By Lane Roberts
Javier Bardem costars as Raoul Silva, a former MI-6 operative determined to destroy M after she betrays him.
It has been 50 years since Her Majesty’s sexiest spy first graced silver screens in 1962’s Dr. No, 007 seems to be undergoing a midlife crisis.
Suddenly aware of his own mortality, Bond even considers retirement after being accidentally shot on M’s orders by a fellow agent and presumed dead. He survives to fight another day, though obviously damaged both physically and psychologically by M’s rash decision that almost cost him his life.
Meanwhile, back at headquarters, M faces her own obsolescence in the agency when her authority is challenged by government bureaucrat Gareth Mallory (Ralph Fiennes), who questions her ceaseless and possibly misplaced faith in Bond.

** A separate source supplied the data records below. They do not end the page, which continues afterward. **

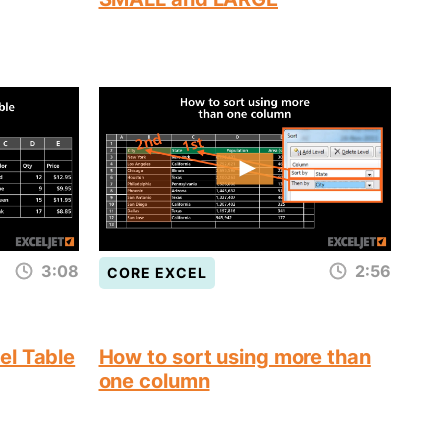
3:08
2:56
CORE EXCEL
el Table
How to sort using more than
one column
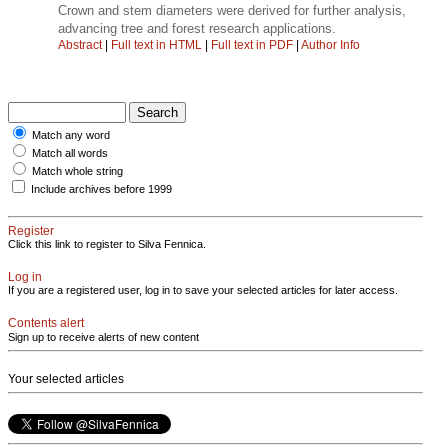
Crown and stem diameters were derived for further analysis,
advancing tree and forest research applications.
Abstract
|
Full text in HTML
|
Full text in PDF
|
Author Info
Match any word
Match all words
Match whole string
Include archives before 1999
Register
Click this link to register to Silva Fennica.
Log in
If you are a registered user, log in to save your selected articles for later access.
Contents alert
Sign up to receive alerts of new content
Your selected articles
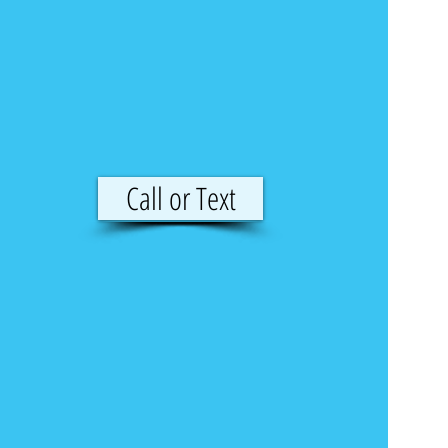
Call or Text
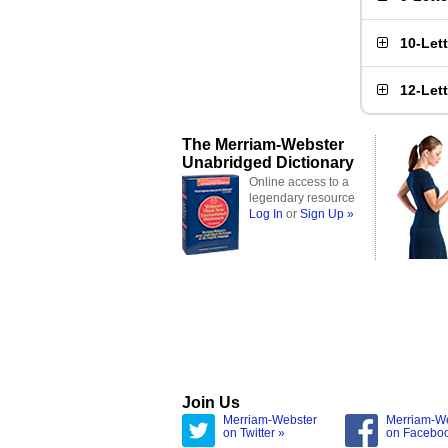
10-Let
12-Let
The Merriam-Webster
Unabridged Dictionary
Online access to a
legendary resource
Log In
or
Sign Up »
Join Us
Merriam-Webster
Merriam-W
on Twitter »
on Facebo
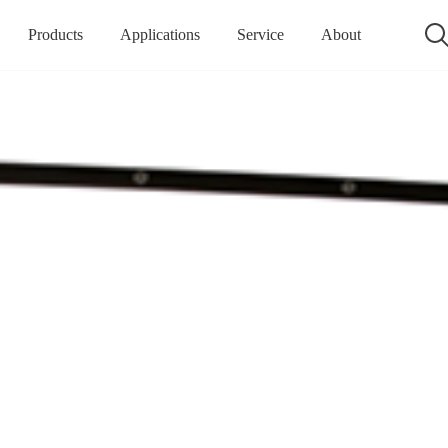
Products
Applications
Service
About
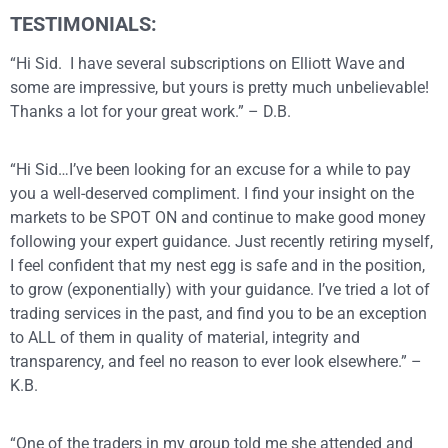
TESTIMONIALS:
“Hi Sid. I have several subscriptions on Elliott Wave and
some are impressive, but yours is pretty much unbelievable!
Thanks a lot for your great work.” – D.B.
“Hi Sid…I’ve been looking for an excuse for a while to pay
you a well-deserved compliment. I find your insight on the
markets to be SPOT ON and continue to make good money
following your expert guidance. Just recently retiring myself,
I feel confident that my nest egg is safe and in the position,
to grow (exponentially) with your guidance. I’ve tried a lot of
trading services in the past, and find you to be an exception
to ALL of them in quality of material, integrity and
transparency, and feel no reason to ever look elsewhere.” –
K.B.
“One of the traders in my group told me she attended and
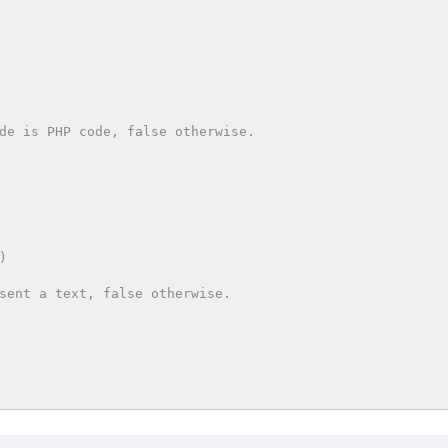
de is PHP code, false otherwise.

sent a text, false otherwise.
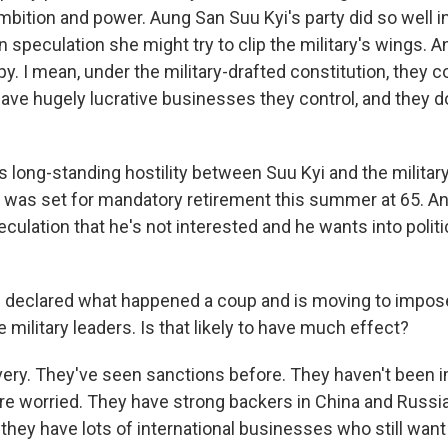
ambition and power. Aung San Suu Kyi's party did so well in
n speculation she might try to clip the military's wings. A
 I mean, under the military-drafted constitution, they c
ave hugely lucrative businesses they control, and they do
s long-standing hostility between Suu Kyi and the military
 was set for mandatory retirement this summer at 65. An
eculation that he's not interested and he wants into polit
 declared what happened a coup and is moving to impos
 military leaders. Is that likely to have much effect?
ery. They've seen sanctions before. They haven't been 
y're worried. They have strong backers in China and Russi
they have lots of international businesses who still wa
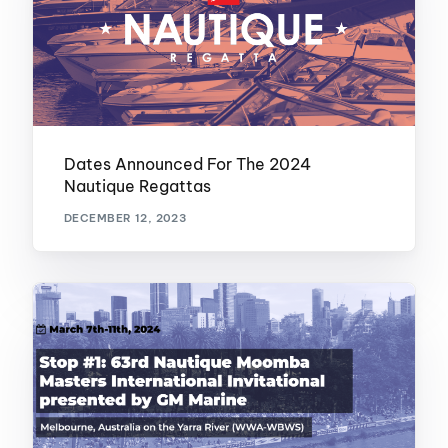
Dates Announced For The 2024
Nautique Regattas
DECEMBER 12, 2023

Indeed, she is still convinced that Bond is the right man to find the cyber-maniac determined to humiliate her, despite failing his physical and psychological test.
Skyfall, like 2006’s Casino Royale, portrays Bond as less smug and more vulnerable than his earlier counterparts. Long gone are the days of fancy gadgets characteristic of the franchise’s earlier films.
Instead, the film delves into Bond’s mysterious childhood and his unique relationship with M. They share a past fraught with pain and ambition, continuously complicated by big egos and high expectations.
Despite this, M remains the only woman with whom he can maintain a relationship: the only true Bond girl.
Javier Bardem steals the show with his portrayal of Silva, who makes his flamboyant psychopath from No Country for Old Men look tame. Silva flaunts his derangement; his bleach-blond hair, effeminate manner, and flamboyancy all play into his psychosis, making him one of the most compelling Bond villains to date.
Redeeming the franchise after the disappointment of Quantum of Solace in 2008, Skyfall is invigorating and captivating. 007 is ready to face the next half-century of cinema.